Ich war so ungläubig über sein Angebot, dass ich fast vergaß zu antworten.
„Nein, tut mir leid. Ich muss ein anderes Schiff erwischen.“
„Ah“, sagte er. „Leb wohl und viel Glück.“
Ich war rechtzeitig gelandet, um einen Transport nach Bethor auf der Oberfläche von Taranis III zu erreichen und wollte ihn nicht verpassen. Ich erreichte die „Filigree Angel“ früh genug. Das Schiff war innen langweilig angesichts meiner neu entdeckten Liebe zu beigen Teppichen und bequemen Sitzen. Die Reise war ereignislos, aber trotz des Mangels an Reizen konnte ich nicht schlafen. Mit der Landung in Bethor war ich auf halbem Weg zu meinem Ziel. Tatsächlich fand ich zwei weitere Flüge, die sich perfekt aneinanderreihten und mich mit einem halben Tag Vorsprung nach Tyrol IV brachten. Ich konnte die Credits praktisch schon riechen, die bald auf mein Konto fließen würden. Ich war ein Jahr näher an meinem Traumschiff, der Aurora LX.

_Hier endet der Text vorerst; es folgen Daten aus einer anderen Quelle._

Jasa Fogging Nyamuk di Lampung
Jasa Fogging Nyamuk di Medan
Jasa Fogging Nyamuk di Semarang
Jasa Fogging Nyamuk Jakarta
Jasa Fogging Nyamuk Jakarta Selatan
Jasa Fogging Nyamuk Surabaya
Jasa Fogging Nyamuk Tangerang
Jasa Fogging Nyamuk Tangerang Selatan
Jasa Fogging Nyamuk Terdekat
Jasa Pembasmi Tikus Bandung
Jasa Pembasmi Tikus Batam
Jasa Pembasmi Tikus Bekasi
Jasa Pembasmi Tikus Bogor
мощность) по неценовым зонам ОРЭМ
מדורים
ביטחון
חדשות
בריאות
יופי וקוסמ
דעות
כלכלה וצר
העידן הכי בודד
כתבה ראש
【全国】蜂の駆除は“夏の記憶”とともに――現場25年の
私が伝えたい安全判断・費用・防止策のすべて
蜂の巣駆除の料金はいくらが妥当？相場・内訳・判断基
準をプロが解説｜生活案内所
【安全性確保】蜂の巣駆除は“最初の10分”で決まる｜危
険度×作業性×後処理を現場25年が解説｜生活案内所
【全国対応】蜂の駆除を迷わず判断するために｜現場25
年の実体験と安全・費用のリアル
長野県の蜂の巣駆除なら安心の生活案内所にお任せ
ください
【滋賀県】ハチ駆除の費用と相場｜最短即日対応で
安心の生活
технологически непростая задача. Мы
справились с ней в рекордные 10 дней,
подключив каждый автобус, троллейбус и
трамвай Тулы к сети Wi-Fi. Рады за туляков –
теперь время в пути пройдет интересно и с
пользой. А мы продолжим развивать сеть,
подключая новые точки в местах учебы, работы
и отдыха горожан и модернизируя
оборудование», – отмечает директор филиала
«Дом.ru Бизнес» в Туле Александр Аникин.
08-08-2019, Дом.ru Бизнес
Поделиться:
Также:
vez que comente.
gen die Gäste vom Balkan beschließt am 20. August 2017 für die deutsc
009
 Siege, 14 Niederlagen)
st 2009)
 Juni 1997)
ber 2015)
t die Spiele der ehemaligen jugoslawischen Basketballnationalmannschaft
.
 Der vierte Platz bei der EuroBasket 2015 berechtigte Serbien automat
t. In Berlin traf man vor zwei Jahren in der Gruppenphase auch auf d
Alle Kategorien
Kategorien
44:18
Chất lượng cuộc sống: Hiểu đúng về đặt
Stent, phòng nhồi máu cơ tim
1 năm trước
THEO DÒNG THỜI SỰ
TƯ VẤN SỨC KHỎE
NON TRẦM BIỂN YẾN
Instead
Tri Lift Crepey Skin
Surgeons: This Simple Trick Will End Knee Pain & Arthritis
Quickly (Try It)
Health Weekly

Ich hatte noch nicht gewagt, ihr einen Namen zu geben, weil ich das für zu anmaßend hielt, aber wenn dieser Tag kam, würde es glorreich werden.
[Zeit: 31:05:05]
Der Anflug auf Taranis III war spektakulär. Der sturmgeplagte Planet knisterte vor Elektrizität. Die nördliche Hemisphäre war in Dunkelheit gehüllt, was die glühenden Gasspuren, die sich durch die obere Atmosphäre züngelten noch gigantischer wirken ließ. Es war, als schlängelten sich tausend Kilometer lange riesige leuchtende Schlangen über den Himmel. Das einzige, was ich auf dem Planeten sehen konnte, war eine blaue Kuppelstation, die hoch über dem Äquator schwebte. Bethor war die Heimat einer großen Siedlung von Tevarin und menschlichen Flüchtlingen und Auswanderern. Im Grunde war es die Heimat von jedem, der der Reichweite des Zugriffs des Empires aus dem einen oder anderen Grund entkommen wollte. Die Wolkenstadt war einer der zivilisierteren Teile des unzivilisierten Raums. Allerdings hatte ich keine Zeit, alles richtig zu genießen. Ich bin sicher, ich würde eines Tages zurückkommen müssen, wenn kein Countdown über meinem Kopf schwebte. Es war daher nur ein kurzer Zwischenstopp bevor es mir gelang, ein anderes Schiff nach Tangaroa im Helios-System zu buchen.
[Zeit: 22:13:56]
Abgesehen vom Piloten, der für meinen Geschmack ein bisschen zu viel sang, war der Flug nach Helios so reibungslos wie nur möglich. Das Problem war der Verkehr außerhalb des Tangaroa-Umsteigeknotenpunkts. Die Schiffe stauten sich in einer langen Reihe, um auf die Landeerlaubnis an der belebten Station zu warten. Etwa die Hälfte der Schiffe waren Starliner mit Touristen, die kamen, um an den Stränden des Ozeanplaneten Urlaub zu machen und in den gewaltigen Wellen zu tauchen. Es war ein weiterer Ort, den ich auf meine Liste der Orte setzte, die ich unbedingt besuchen wollte. Es dauerte noch etwa eine Stunde, bis wir landen konnten und zu diesem Zeitpunkt bedauerte ich, dass ich keinen EVA-Anzug hatte. Aus dem Schiff zu springen, wäre besser gewesen, als eine weitere Strophe des Lieblingsliedes des Piloten, „No Room for Love“, zu hören.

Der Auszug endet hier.